Case ID: f-appx_483/html/0384-01.html
Source: Caselaw Access Project
Author: {"author": "MEMORANDUM \n    ", "license": "Public Domain", "url": "https://static.case.law/"}
Date Created: 2024-08-24T03:29:51.129683

Syora DEWI; Rahkmat Aritin, Petitioners, v. Eric H. HOLDER, Jr., Attorney General, Respondent.
    No. 10-71295.
    United States Court of Appeals, Ninth Circuit.
    Submitted Oct. 9, 2012.
    
    Filed Oct. 12, 2012.
    Cindy Siuhuei Chang, Law Offices of Cindy S. Chang, Walnut, CA, for Petitioners.
    Chief Counsel Ice, Office of the Chief Counsel Department of Homeland Security, San Francisco, CA, Kathryn McKinney, U.S. Department of Justice, Washington, DC, for Respondent.
    Before: RAWLINSON, MURGUIA, and WATFORD, Circuit Judges.
    
      
       The panel unanimously concludes this case is suitable for decision without oral argument. See Fed. R.App. P. 34(a)(2).
    
   MEMORANDUM

Syora Dewi and Rahkmat Aritin, natives and citizens of Indonesia, petition for review of the Board of Immigration Appeals’ (“BIA”) order dismissing their appeal from an immigration judge’s decision denying their application for asylum. Our jurisdiction is governed by 8 U.S.C. § 1252. We review for substantial evidence the agency’s factual findings. Wakkary v. Holder, 558 F.3d 1049, 1056 (9th Cir.2009). We deny in part and dismiss in part the petition for review.

Petitioners do not challenge the BIA’s finding that the harm they faced at the hands of Dewi’s family did not rise to the level of persecution. See Martinez-Serrano v. INS, 94 F.3d 1256, 1259-60 (9th Cir.1996) (issues not specifically raised and supported by argument are deemed abandoned). With respect to their future fear, substantial evidence supports the BIA’s finding that petitioners failed to provide sufficient evidence to establish a well-founded fear of persecution, see Nagoulko v. INS, 333 F.3d 1012, 1018 (9th Cir.2003) (possibility of future persecution too speculative), and they failed to demonstrate that internal relocation would not be a reasonable option, see Gonzalez-Medina v.
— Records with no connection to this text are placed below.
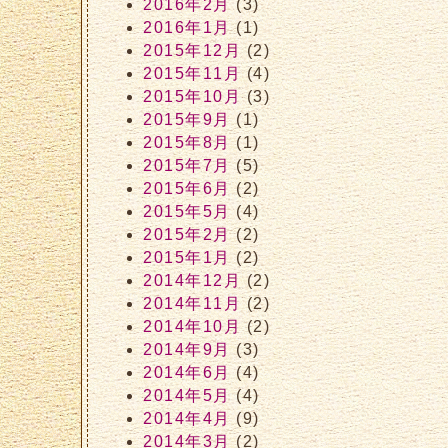
2016年2月
(3)
2016年1月
(1)
2015年12月
(2)
2015年11月
(4)
2015年10月
(3)
2015年9月
(1)
2015年8月
(1)
2015年7月
(5)
2015年6月
(2)
2015年5月
(4)
2015年2月
(2)
2015年1月
(2)
2014年12月
(2)
2014年11月
(2)
2014年10月
(2)
2014年9月
(3)
2014年6月
(4)
2014年5月
(4)
2014年4月
(9)
2014年3月
(2)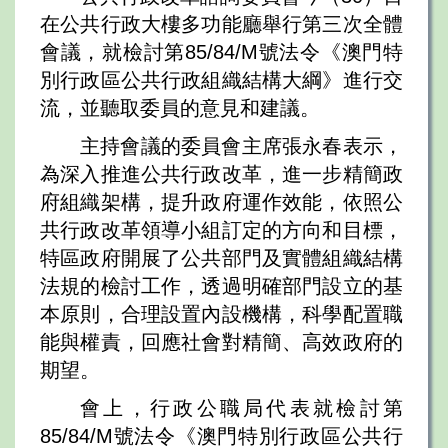
在公共行政大樓多功能廳舉行第三次全體
會議，就檢討第85/84/M號法令《澳門特
別行政區公共行政組織結構大綱》進行交
流，並聽取委員的意見和建議。
主持會議的委員會主席張永春表示，
為深入推進公共行政改革，進一步精簡政
府組織架構，提升政府運作效能，依照公
共行政改革領導小組訂定的方向和目標，
特區政府開展了公共部門及實體組織結構
法規的檢討工作，透過明確部門設立的基
本原則，合理設置內設機構，科學配置職
能與權責，回應社會對精簡、高效政府的
期望。
會上，行政公職局代表就檢討第
85/84/M號法令《澳門特別行政區公共行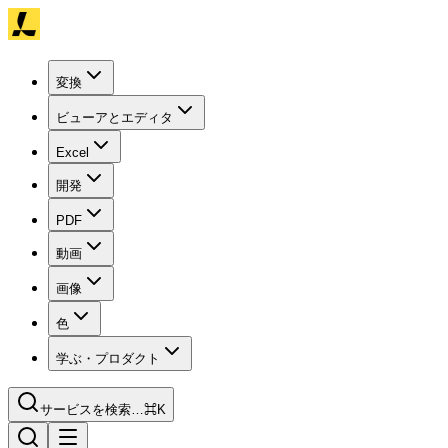
変換
ビューアとエディタ
Excel
開発
PDF
動画
画像
色
学ぶ・プロダクト
サービスを検索…
⌘K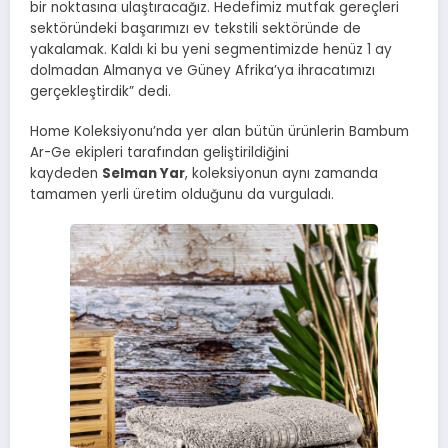
bir noktasına ulaştıracağız. Hedefimiz mutfak gereçleri
sektöründeki başarımızı ev tekstili sektöründe de
yakalamak. Kaldı ki bu yeni segmentimizde henüz 1 ay
dolmadan Almanya ve Güney Afrika’ya ihracatımızı
gerçekleştirdik” dedi.
Home Koleksiyonu’nda yer alan bütün ürünlerin Bambum
Ar-Ge ekipleri tarafından geliştirildiğini
kaydeden
Selman Yar
, koleksiyonun aynı zamanda
tamamen yerli üretim olduğunu da vurguladı.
Holder, 641 F.3d 333, 338 (9th Cir.2011). We lack jurisdiction to consider petitioners’ new claims regarding a disfavored group analysis and a pattern or practice of persecution. See Barron v. Ashcroft, 358 F.3d 674, 678 (9th Cir.2004) (the court lacks jurisdiction to review contentions not raised before the BIA). Petitioners did not raise these contentions to the BIA; they argued only that they feared harm from powerful family members. Thus, petitioners’ asylum claim fails.

Petitioners’ request for oral argument is denied.

PETITION FOR REVIEW DENIED in part; DISMISSED in part. 
      
       This disposition is not appropriate for publication and is not precedent except as provided by 9th Cir. R. 36-3.